Bruno (François-Xavier Demaison) est le vainqueur du concours «Lune 2 Miel» et gagne ainsi une semaine de vacances aux Caraïbes dans un hôtel all inclusive. A l’aéroport, sa femme se rend compte que son passeport est périmé, ce qui provoque une petite dispute au sein du couple. Elle n’embarquera pas. Bruno peut partir seul. Tant mieux, se dit-on dans le public. Ce n’est pas plus mal, il pourra profiter d’une semaine en toute liberté. Mais c’est sans compter Jean-Paul Cisse (Franck Dubosc), qui a été témoin de la scène et que Bruno devra supporter tout le séjour.

Honnêtement, le film est bien construit et on a envie de répondre à ceux qui souhaitaient voir Franck Dubosc jouer dans un autre registre d’aller voir ailleurs – expression typique beauf. Tout comme les spectateurs que nous formions, le film ne se prend pas le chou. C’est un registre. Et il faut dire que les dialogues signés Fabien Onteniente (le réalisateur), Guy Laurent et Franck Dubosc confirment le caractère répétitif – et donc drôle – de ce cinéma franchouillard et fier de l’être. Petit florilège:

«Pour l’instant, ta femme, c’est The Voice: tu t’es retourné sans la connaître.» (Jean-Paul Cisse, All inclusive, Paris, 2019)

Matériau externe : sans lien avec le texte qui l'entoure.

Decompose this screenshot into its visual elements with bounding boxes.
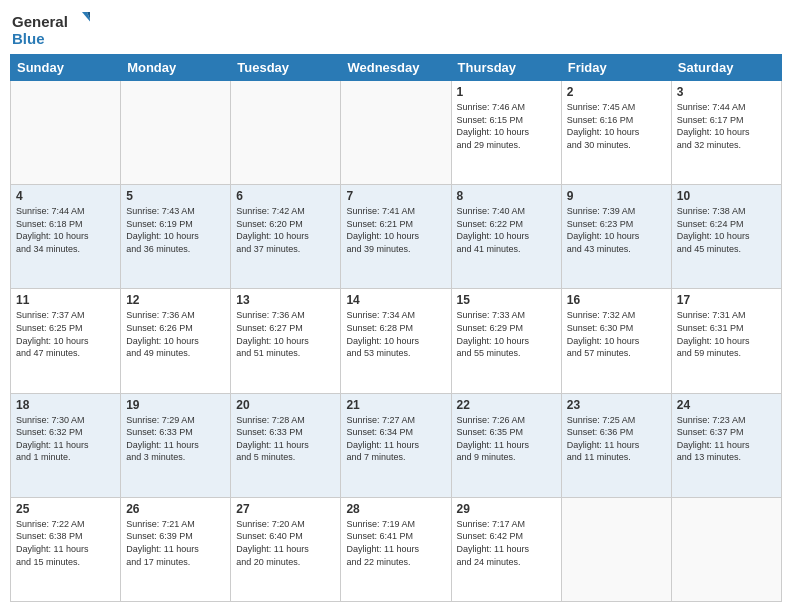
calendar-cell: 19Sunrise: 7:29 AMSunset: 6:33 PMDayligh… <box>121 393 231 497</box>
calendar-cell: 5Sunrise: 7:43 AMSunset: 6:19 PMDaylight… <box>121 185 231 289</box>
day-info: Sunrise: 7:37 AMSunset: 6:25 PMDaylight:… <box>16 309 115 359</box>
day-number: 18 <box>16 398 115 412</box>
day-info: Sunrise: 7:21 AMSunset: 6:39 PMDaylight:… <box>126 518 225 568</box>
day-number: 28 <box>346 502 445 516</box>
day-info: Sunrise: 7:40 AMSunset: 6:22 PMDaylight:… <box>457 205 556 255</box>
day-number: 1 <box>457 85 556 99</box>
col-header-sunday: Sunday <box>11 55 121 81</box>
day-number: 8 <box>457 189 556 203</box>
day-number: 25 <box>16 502 115 516</box>
page-header: General Blue <box>10 10 782 48</box>
day-number: 2 <box>567 85 666 99</box>
day-number: 15 <box>457 293 556 307</box>
day-info: Sunrise: 7:38 AMSunset: 6:24 PMDaylight:… <box>677 205 776 255</box>
calendar-cell: 16Sunrise: 7:32 AMSunset: 6:30 PMDayligh… <box>561 289 671 393</box>
calendar-cell: 12Sunrise: 7:36 AMSunset: 6:26 PMDayligh… <box>121 289 231 393</box>
calendar-header-row: SundayMondayTuesdayWednesdayThursdayFrid… <box>11 55 782 81</box>
day-number: 23 <box>567 398 666 412</box>
day-info: Sunrise: 7:22 AMSunset: 6:38 PMDaylight:… <box>16 518 115 568</box>
calendar-cell: 15Sunrise: 7:33 AMSunset: 6:29 PMDayligh… <box>451 289 561 393</box>
day-info: Sunrise: 7:42 AMSunset: 6:20 PMDaylight:… <box>236 205 335 255</box>
day-info: Sunrise: 7:39 AMSunset: 6:23 PMDaylight:… <box>567 205 666 255</box>
calendar-cell <box>121 81 231 185</box>
day-info: Sunrise: 7:31 AMSunset: 6:31 PMDaylight:… <box>677 309 776 359</box>
col-header-wednesday: Wednesday <box>341 55 451 81</box>
day-info: Sunrise: 7:29 AMSunset: 6:33 PMDaylight:… <box>126 414 225 464</box>
day-info: Sunrise: 7:43 AMSunset: 6:19 PMDaylight:… <box>126 205 225 255</box>
calendar-cell: 2Sunrise: 7:45 AMSunset: 6:16 PMDaylight… <box>561 81 671 185</box>
day-number: 21 <box>346 398 445 412</box>
calendar-cell: 20Sunrise: 7:28 AMSunset: 6:33 PMDayligh… <box>231 393 341 497</box>
calendar-row-2: 11Sunrise: 7:37 AMSunset: 6:25 PMDayligh… <box>11 289 782 393</box>
col-header-monday: Monday <box>121 55 231 81</box>
day-number: 10 <box>677 189 776 203</box>
day-number: 7 <box>346 189 445 203</box>
day-number: 26 <box>126 502 225 516</box>
col-header-thursday: Thursday <box>451 55 561 81</box>
calendar-cell: 27Sunrise: 7:20 AMSunset: 6:40 PMDayligh… <box>231 497 341 601</box>
day-number: 3 <box>677 85 776 99</box>
day-number: 9 <box>567 189 666 203</box>
calendar-cell: 23Sunrise: 7:25 AMSunset: 6:36 PMDayligh… <box>561 393 671 497</box>
calendar-table: SundayMondayTuesdayWednesdayThursdayFrid… <box>10 54 782 602</box>
day-number: 13 <box>236 293 335 307</box>
col-header-saturday: Saturday <box>671 55 781 81</box>
calendar-cell: 7Sunrise: 7:41 AMSunset: 6:21 PMDaylight… <box>341 185 451 289</box>
day-info: Sunrise: 7:36 AMSunset: 6:26 PMDaylight:… <box>126 309 225 359</box>
calendar-cell: 6Sunrise: 7:42 AMSunset: 6:20 PMDaylight… <box>231 185 341 289</box>
svg-text:Blue: Blue <box>12 30 45 47</box>
day-info: Sunrise: 7:36 AMSunset: 6:27 PMDaylight:… <box>236 309 335 359</box>
calendar-cell: 28Sunrise: 7:19 AMSunset: 6:41 PMDayligh… <box>341 497 451 601</box>
day-number: 19 <box>126 398 225 412</box>
day-info: Sunrise: 7:25 AMSunset: 6:36 PMDaylight:… <box>567 414 666 464</box>
col-header-tuesday: Tuesday <box>231 55 341 81</box>
calendar-cell: 24Sunrise: 7:23 AMSunset: 6:37 PMDayligh… <box>671 393 781 497</box>
day-info: Sunrise: 7:30 AMSunset: 6:32 PMDaylight:… <box>16 414 115 464</box>
calendar-cell <box>561 497 671 601</box>
calendar-cell: 21Sunrise: 7:27 AMSunset: 6:34 PMDayligh… <box>341 393 451 497</box>
day-number: 16 <box>567 293 666 307</box>
day-number: 29 <box>457 502 556 516</box>
day-info: Sunrise: 7:34 AMSunset: 6:28 PMDaylight:… <box>346 309 445 359</box>
day-number: 27 <box>236 502 335 516</box>
calendar-cell: 10Sunrise: 7:38 AMSunset: 6:24 PMDayligh… <box>671 185 781 289</box>
calendar-cell: 8Sunrise: 7:40 AMSunset: 6:22 PMDaylight… <box>451 185 561 289</box>
day-number: 14 <box>346 293 445 307</box>
calendar-row-4: 25Sunrise: 7:22 AMSunset: 6:38 PMDayligh… <box>11 497 782 601</box>
day-info: Sunrise: 7:19 AMSunset: 6:41 PMDaylight:… <box>346 518 445 568</box>
day-info: Sunrise: 7:32 AMSunset: 6:30 PMDaylight:… <box>567 309 666 359</box>
day-info: Sunrise: 7:28 AMSunset: 6:33 PMDaylight:… <box>236 414 335 464</box>
day-info: Sunrise: 7:20 AMSunset: 6:40 PMDaylight:… <box>236 518 335 568</box>
svg-text:General: General <box>12 13 68 30</box>
day-info: Sunrise: 7:45 AMSunset: 6:16 PMDaylight:… <box>567 101 666 151</box>
day-number: 24 <box>677 398 776 412</box>
day-info: Sunrise: 7:46 AMSunset: 6:15 PMDaylight:… <box>457 101 556 151</box>
day-number: 6 <box>236 189 335 203</box>
day-info: Sunrise: 7:26 AMSunset: 6:35 PMDaylight:… <box>457 414 556 464</box>
calendar-cell: 22Sunrise: 7:26 AMSunset: 6:35 PMDayligh… <box>451 393 561 497</box>
calendar-cell: 4Sunrise: 7:44 AMSunset: 6:18 PMDaylight… <box>11 185 121 289</box>
calendar-cell <box>11 81 121 185</box>
logo-icon: General Blue <box>10 10 90 48</box>
calendar-cell <box>341 81 451 185</box>
calendar-cell: 3Sunrise: 7:44 AMSunset: 6:17 PMDaylight… <box>671 81 781 185</box>
calendar-cell: 25Sunrise: 7:22 AMSunset: 6:38 PMDayligh… <box>11 497 121 601</box>
day-number: 12 <box>126 293 225 307</box>
calendar-cell: 1Sunrise: 7:46 AMSunset: 6:15 PMDaylight… <box>451 81 561 185</box>
calendar-cell: 9Sunrise: 7:39 AMSunset: 6:23 PMDaylight… <box>561 185 671 289</box>
day-info: Sunrise: 7:41 AMSunset: 6:21 PMDaylight:… <box>346 205 445 255</box>
day-info: Sunrise: 7:33 AMSunset: 6:29 PMDaylight:… <box>457 309 556 359</box>
logo: General Blue <box>10 10 90 48</box>
calendar-cell: 18Sunrise: 7:30 AMSunset: 6:32 PMDayligh… <box>11 393 121 497</box>
calendar-row-3: 18Sunrise: 7:30 AMSunset: 6:32 PMDayligh… <box>11 393 782 497</box>
day-number: 4 <box>16 189 115 203</box>
calendar-cell: 17Sunrise: 7:31 AMSunset: 6:31 PMDayligh… <box>671 289 781 393</box>
day-info: Sunrise: 7:17 AMSunset: 6:42 PMDaylight:… <box>457 518 556 568</box>
day-number: 20 <box>236 398 335 412</box>
day-info: Sunrise: 7:44 AMSunset: 6:18 PMDaylight:… <box>16 205 115 255</box>
calendar-cell <box>671 497 781 601</box>
calendar-cell: 14Sunrise: 7:34 AMSunset: 6:28 PMDayligh… <box>341 289 451 393</box>
calendar-row-0: 1Sunrise: 7:46 AMSunset: 6:15 PMDaylight… <box>11 81 782 185</box>
day-number: 17 <box>677 293 776 307</box>
day-info: Sunrise: 7:23 AMSunset: 6:37 PMDaylight:… <box>677 414 776 464</box>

«Jean-Paul, il a pété dans l’eau.» (Caroline, Manon, Sonia et. al., op. cit.)

«Tu déconnes, mon ange.» (Bruno, op. cit.)

All inclusive, c’est aussi une Josiane Balasko «retraitée et veuve, et surtout veuve, et donc libre, et quand je dis libre, c’est vraiment libre, genre libre de chez libre» avec ACDC sur les seins – typique beauf. C’est un Thierry Lhermitte incarnant un directeur d’établissement en mode «plus ringard tu meurs» et homosexuel refoulé. C’est un Franck Dubosc en génie de la beaufitude et un François-Xavier Demaison qui ne joue pas très bien. Mais «on s’en bat les steaks», comme qui dirait.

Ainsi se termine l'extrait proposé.